> **Problem requirements**: Copy exactly the lines from the one containing "午前9時までにご注文頂くと、ご注" through the last line of the records, both included, and nothing more.

> **Available records**:

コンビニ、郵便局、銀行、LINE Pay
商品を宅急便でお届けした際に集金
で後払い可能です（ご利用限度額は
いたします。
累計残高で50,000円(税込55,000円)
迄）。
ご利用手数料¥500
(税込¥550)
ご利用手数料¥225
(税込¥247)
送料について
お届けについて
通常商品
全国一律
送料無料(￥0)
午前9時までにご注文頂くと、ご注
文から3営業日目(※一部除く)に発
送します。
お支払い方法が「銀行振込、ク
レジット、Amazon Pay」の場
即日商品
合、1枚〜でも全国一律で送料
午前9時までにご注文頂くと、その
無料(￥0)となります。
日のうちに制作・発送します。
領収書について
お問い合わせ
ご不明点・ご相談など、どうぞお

> **Answer**:
午前9時までにご注文頂くと、ご注
文から3営業日目(※一部除く)に発
送します。
お支払い方法が「銀行振込、ク
レジット、Amazon Pay」の場
即日商品
合、1枚〜でも全国一律で送料
午前9時までにご注文頂くと、その
無料(￥0)となります。
日のうちに制作・発送します。
領収書について
お問い合わせ
ご不明点・ご相談など、どうぞお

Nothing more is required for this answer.